What to work on: The exercise asks you to copy every line below in which "Call" appears.

::: Information

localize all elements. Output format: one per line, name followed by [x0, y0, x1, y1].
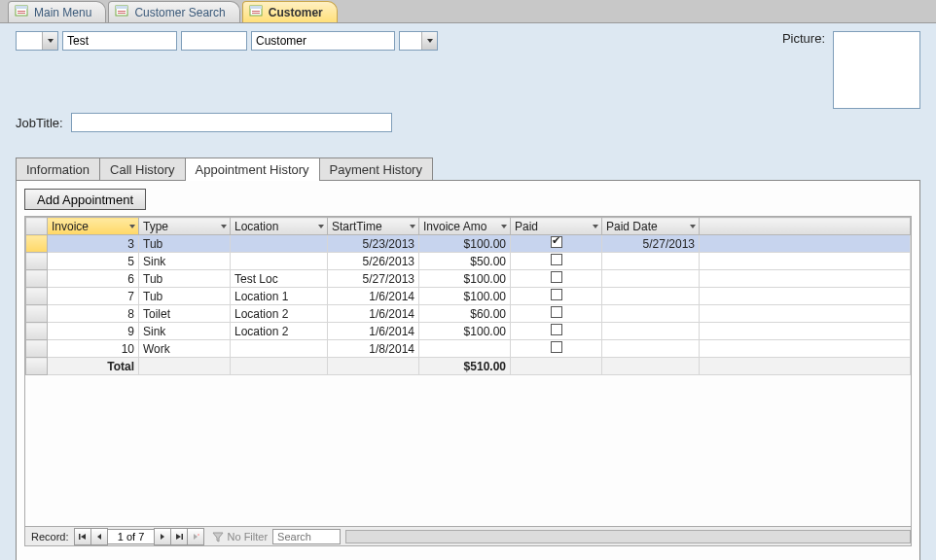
cell-location[interactable] [231, 340, 328, 358]
recnav-new-button[interactable] [187, 528, 204, 545]
row-header[interactable] [26, 270, 48, 288]
table-row[interactable]: 3Tub5/23/2013$100.005/27/2013 [26, 235, 911, 253]
chevron-down-icon[interactable] [689, 220, 697, 233]
cell-location[interactable]: Location 1 [231, 288, 328, 305]
cell-invoice[interactable]: 8 [48, 305, 139, 323]
recnav-position-input[interactable] [107, 529, 156, 544]
column-type[interactable]: Type [139, 218, 231, 235]
column-paid[interactable]: Paid [511, 218, 602, 235]
doc-tab-main-menu[interactable]: Main Menu [8, 1, 106, 22]
chevron-down-icon[interactable] [500, 220, 508, 233]
cell-invoice[interactable]: 5 [48, 253, 139, 270]
cell-paid[interactable] [511, 340, 602, 358]
cell-paid-date[interactable] [602, 270, 700, 288]
cell-paid-date[interactable] [602, 288, 700, 305]
tab-information[interactable]: Information [16, 158, 100, 181]
cell-paid[interactable] [511, 288, 602, 305]
checkbox-icon[interactable] [551, 306, 562, 318]
cell-starttime[interactable]: 1/6/2014 [328, 288, 419, 305]
chevron-down-icon[interactable] [128, 220, 136, 233]
suffix-input[interactable] [400, 32, 421, 50]
cell-paid[interactable] [511, 305, 602, 323]
column-location[interactable]: Location [231, 218, 328, 235]
prefix-input[interactable] [17, 32, 42, 50]
cell-starttime[interactable]: 5/23/2013 [328, 235, 419, 253]
table-row[interactable]: 6TubTest Loc5/27/2013$100.00 [26, 270, 911, 288]
recnav-first-button[interactable] [74, 528, 91, 545]
row-header[interactable] [26, 235, 48, 253]
column-starttime[interactable]: StartTime [328, 218, 419, 235]
table-row[interactable]: 9SinkLocation 21/6/2014$100.00 [26, 323, 911, 340]
horizontal-scrollbar[interactable] [345, 530, 911, 543]
tab-payment-history[interactable]: Payment History [319, 158, 433, 181]
cell-amount[interactable] [419, 340, 511, 358]
cell-starttime[interactable]: 1/8/2014 [328, 340, 419, 358]
chevron-down-icon[interactable] [42, 32, 57, 50]
recnav-next-button[interactable] [154, 528, 171, 545]
cell-invoice[interactable]: 10 [48, 340, 139, 358]
cell-location[interactable]: Location 2 [231, 305, 328, 323]
recnav-prev-button[interactable] [90, 528, 108, 545]
recnav-last-button[interactable] [170, 528, 188, 545]
table-row[interactable]: 10Work1/8/2014 [26, 340, 911, 358]
cell-amount[interactable]: $100.00 [419, 323, 511, 340]
tab-call-history[interactable]: Call History [99, 158, 185, 181]
chevron-down-icon[interactable] [220, 220, 228, 233]
checkbox-icon[interactable] [551, 254, 562, 265]
table-row[interactable]: 5Sink5/26/2013$50.00 [26, 253, 911, 270]
row-header[interactable] [26, 340, 48, 358]
row-header-corner[interactable] [26, 218, 48, 235]
cell-starttime[interactable]: 1/6/2014 [328, 305, 419, 323]
cell-type[interactable]: Tub [139, 235, 231, 253]
doc-tab-customer-search[interactable]: Customer Search [108, 1, 239, 22]
cell-invoice[interactable]: 6 [48, 270, 139, 288]
cell-amount[interactable]: $100.00 [419, 235, 511, 253]
column-invoice-amo[interactable]: Invoice Amo [419, 218, 511, 235]
row-header[interactable] [26, 305, 48, 323]
row-header[interactable] [26, 288, 48, 305]
chevron-down-icon[interactable] [592, 220, 599, 233]
middle-name-input[interactable] [182, 32, 246, 50]
recnav-search-input[interactable] [272, 529, 341, 544]
cell-location[interactable]: Test Loc [231, 270, 328, 288]
chevron-down-icon[interactable] [409, 220, 416, 233]
cell-type[interactable]: Sink [139, 253, 231, 270]
cell-paid[interactable] [511, 235, 602, 253]
chevron-down-icon[interactable] [317, 220, 325, 233]
recnav-filter[interactable]: No Filter [212, 531, 269, 542]
cell-paid[interactable] [511, 323, 602, 340]
cell-starttime[interactable]: 5/26/2013 [328, 253, 419, 270]
chevron-down-icon[interactable] [421, 32, 437, 50]
suffix-combo[interactable] [399, 31, 438, 51]
cell-paid[interactable] [511, 270, 602, 288]
first-name-input[interactable] [63, 32, 176, 50]
cell-starttime[interactable]: 5/27/2013 [328, 270, 419, 288]
checkbox-icon[interactable] [551, 341, 562, 353]
cell-paid-date[interactable] [602, 323, 700, 340]
checkbox-icon[interactable] [551, 324, 562, 335]
cell-paid-date[interactable] [602, 253, 700, 270]
cell-invoice[interactable]: 3 [48, 235, 139, 253]
column-paid-date[interactable]: Paid Date [602, 218, 700, 235]
cell-type[interactable]: Work [139, 340, 231, 358]
tab-appointment-history[interactable]: Appointment History [185, 158, 320, 181]
cell-amount[interactable]: $60.00 [419, 305, 511, 323]
add-appointment-button[interactable]: Add Appointment [24, 189, 146, 210]
cell-location[interactable]: Location 2 [231, 323, 328, 340]
cell-location[interactable] [231, 253, 328, 270]
cell-location[interactable] [231, 235, 328, 253]
cell-type[interactable]: Sink [139, 323, 231, 340]
cell-amount[interactable]: $100.00 [419, 288, 511, 305]
checkbox-icon[interactable] [551, 271, 562, 283]
cell-type[interactable]: Tub [139, 270, 231, 288]
table-row[interactable]: 8ToiletLocation 21/6/2014$60.00 [26, 305, 911, 323]
cell-type[interactable]: Toilet [139, 305, 231, 323]
table-row[interactable]: 7TubLocation 11/6/2014$100.00 [26, 288, 911, 305]
row-header[interactable] [26, 253, 48, 270]
cell-paid-date[interactable] [602, 305, 700, 323]
doc-tab-customer[interactable]: Customer [242, 1, 338, 22]
row-header[interactable] [26, 323, 48, 340]
picture-box[interactable] [833, 31, 920, 109]
last-name-input[interactable] [252, 32, 394, 50]
cell-amount[interactable]: $50.00 [419, 253, 511, 270]
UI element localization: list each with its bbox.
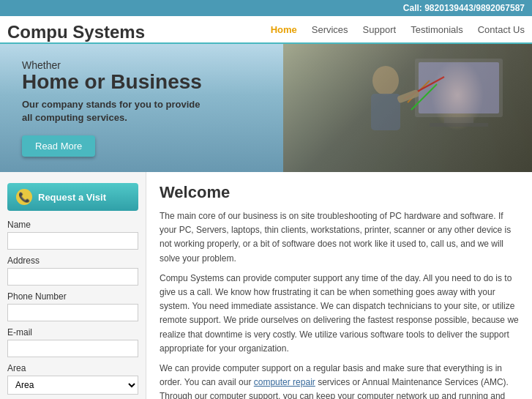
nav-item-support[interactable]: Support <box>363 24 397 35</box>
header: Compu Systems Home Services Support Test… <box>0 16 532 42</box>
phone-input[interactable] <box>7 304 138 321</box>
phone-icon: 📞 <box>16 189 32 205</box>
request-visit-label: Request a Visit <box>38 192 106 203</box>
hero-svg <box>283 44 532 172</box>
nav: Home Services Support Testimonials Conta… <box>271 24 525 41</box>
content-para3: We can provide computer support on a reg… <box>160 362 519 399</box>
site-title: Compu Systems <box>7 22 145 42</box>
content-area: Welcome The main core of our business is… <box>146 172 532 399</box>
nav-item-testimonials[interactable]: Testimonials <box>411 24 463 35</box>
phone-label: Phone Number <box>7 291 138 302</box>
name-input[interactable] <box>7 232 138 250</box>
name-label: Name <box>7 220 138 230</box>
hero-headline: Home or Business <box>22 71 202 94</box>
hero-subtext: Our company stands for you to provideall… <box>22 98 202 124</box>
svg-point-7 <box>372 66 399 95</box>
request-visit-button[interactable]: 📞 Request a Visit <box>7 183 138 211</box>
sidebar: 📞 Request a Visit Name Address Phone Num… <box>0 172 146 399</box>
svg-rect-8 <box>371 94 400 130</box>
computer-repair-link[interactable]: computer repair <box>254 377 315 387</box>
address-label: Address <box>7 256 138 266</box>
email-label: E-mail <box>7 327 138 338</box>
area-select[interactable]: Area <box>7 376 138 395</box>
hero-text: Whether Home or Business Our company sta… <box>0 45 224 171</box>
content-para1: The main core of our business is on site… <box>160 209 519 266</box>
svg-rect-2 <box>444 117 473 123</box>
hero-image <box>283 44 532 172</box>
svg-rect-3 <box>430 123 488 127</box>
email-input[interactable] <box>7 340 138 357</box>
nav-item-services[interactable]: Services <box>312 24 348 35</box>
area-label: Area <box>7 363 138 373</box>
nav-item-home[interactable]: Home <box>271 24 297 35</box>
svg-rect-1 <box>419 62 499 113</box>
top-bar: Call: 9820139443/9892067587 <box>0 0 532 16</box>
hero-whether: Whether <box>22 59 61 71</box>
nav-item-contact[interactable]: Contact Us <box>478 24 525 35</box>
welcome-title: Welcome <box>160 183 519 202</box>
address-input[interactable] <box>7 268 138 286</box>
main-content: 📞 Request a Visit Name Address Phone Num… <box>0 172 532 399</box>
content-para2: Compu Systems can provide computer suppo… <box>160 272 519 356</box>
read-more-button[interactable]: Read More <box>22 135 95 157</box>
phone-number: Call: 9820139443/9892067587 <box>403 3 525 13</box>
hero-banner: Whether Home or Business Our company sta… <box>0 44 532 172</box>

::::::

Answer to this exercise:
tab-call-history[interactable]: Call History [99, 158, 185, 181]
top-bar: Call: 9820139443/9892067587 <box>0 0 532 16</box>
phone-number: Call: 9820139443/9892067587 <box>403 3 525 13</box>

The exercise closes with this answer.